Segmented memory management

Segmented memory is the only memory management technique that does not provide the user's program with a "linear and contiguous address space.": 165  Segments are areas of memory that usually correspond to a logical grouping of information such as a code procedure or a data array. Segments require hardware support in the form of a segment table which usually contains the physical address of the segment in memory, its size, and other data such as access protection bits and status (swapped in, swapped out, etc.)

Segmentation allows better access protection than other schemes because memory references are relative to a specific segment and the hardware will not permit the application to reference memory not defined for that segment.

It is possible to implement segmentation with or without paging. Without paging support the segment is the physical unit swapped in and out of memory if required. With paging support the pages are usually the unit of swapping and segmentation only adds an additional level of security.

Addresses in a segmented system usually consist of the segment id and an offset relative to the segment base address, defined to be offset zero.

The Intel IA-32 (x86) architecture allows a process to have up to 16,383 segments of up to 4GiB each. IA-32 segments are subdivisions of the computer's linear address space, the virtual address space provided by the paging hardware.

The Multics operating system is probably the best known system implementing segmented memory. Multics segments are subdivisions of the computer's physical memory of up to 256 pages, each page being 1K 36-bit words in size, resulting in a maximum segment size of 1MiB (with 9-bit bytes, as used in Multics). A process could have up to 4046 segments.
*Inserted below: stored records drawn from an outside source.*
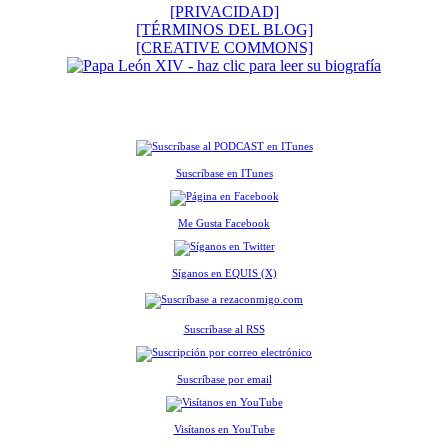
[PRIVACIDAD]
[TÉRMINOS DEL BLOG]
[CREATIVE COMMONS]
Suscríbase en ITunes
Me Gusta Facebook
Síganos en EQUIS (X)
Suscríbase al RSS
Suscríbase por email
Visítanos en YouTube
Rollout/rollin (RO/RI) is a computer operating system memory management technique where the entire non-shared code and data of a running program is swapped out to auxiliary memory (disk or drum) to free main storage for another task. Programs may be rolled out "by demand end or...when waiting for some long event." Rollout/rollin was commonly used in time-sharing systems, where the user's "think time" was relatively long compared to the time to do the swap.
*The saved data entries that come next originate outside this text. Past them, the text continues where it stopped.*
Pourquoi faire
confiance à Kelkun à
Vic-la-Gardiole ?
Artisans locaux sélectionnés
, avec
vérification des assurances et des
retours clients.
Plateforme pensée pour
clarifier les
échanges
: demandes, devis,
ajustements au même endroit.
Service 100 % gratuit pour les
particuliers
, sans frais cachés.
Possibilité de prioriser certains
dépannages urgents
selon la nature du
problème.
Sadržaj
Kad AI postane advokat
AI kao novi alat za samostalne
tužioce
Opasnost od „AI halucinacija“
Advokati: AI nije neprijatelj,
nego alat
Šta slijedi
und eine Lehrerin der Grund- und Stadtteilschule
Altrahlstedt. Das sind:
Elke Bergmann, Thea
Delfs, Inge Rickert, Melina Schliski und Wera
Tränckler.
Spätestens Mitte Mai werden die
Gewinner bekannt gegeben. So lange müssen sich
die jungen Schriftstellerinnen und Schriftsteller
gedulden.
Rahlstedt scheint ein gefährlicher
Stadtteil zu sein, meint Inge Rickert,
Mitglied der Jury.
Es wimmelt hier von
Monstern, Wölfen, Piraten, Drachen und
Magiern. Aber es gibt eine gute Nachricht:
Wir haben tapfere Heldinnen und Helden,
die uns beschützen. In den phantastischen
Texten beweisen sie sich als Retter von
Unlike virtual storage—paging or segmentation, rollout/rollin does not require any special memory management hardware; however, unless the system has relocation hardware such as a memory map or base and bounds registers, the program must be rolled back in to its original memory locations. Rollout/rollin has been largely superseded by virtual memory.

Rollout/rollin was an optional feature of OS/360 Multiprogramming with a Variable number of Tasks (MVT)
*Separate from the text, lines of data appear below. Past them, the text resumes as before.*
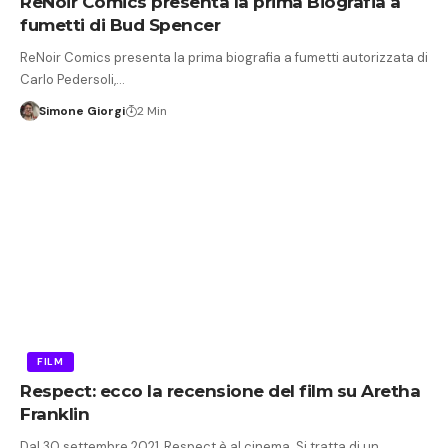
ReNoir Comics presenta la prima Biografia a
fumetti di Bud Spencer
ReNoir Comics presenta la prima biografia a fumetti autorizzata di
Carlo Pedersoli,…
Simone Giorgi
2 Min
FILM
Respect: ecco la recensione del film su Aretha
Franklin
Dal 30 settembre 2021, Respect è al cinema. Si tratta di un…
Rollout/rollin allows the temporary, dynamic expansion of a particular job beyond its originally specified region. When a job needs more space, rollout/rollin attempts to obtain unassigned storage for the job's use. If there is no such unassigned storage, another job is rolled out—i.e., is transferred to auxiliary storage—so that its region may be used by the first job. When released by the first job, this additional storage is again available, either (1) as unassigned storage, if that was its source, or (2) to receive the job to be transferred back into main storage (rolled in).

In OS/360, rollout/rollin was used only for batch jobs, and rollin does not occur until the jobstep borrowing the region terminates.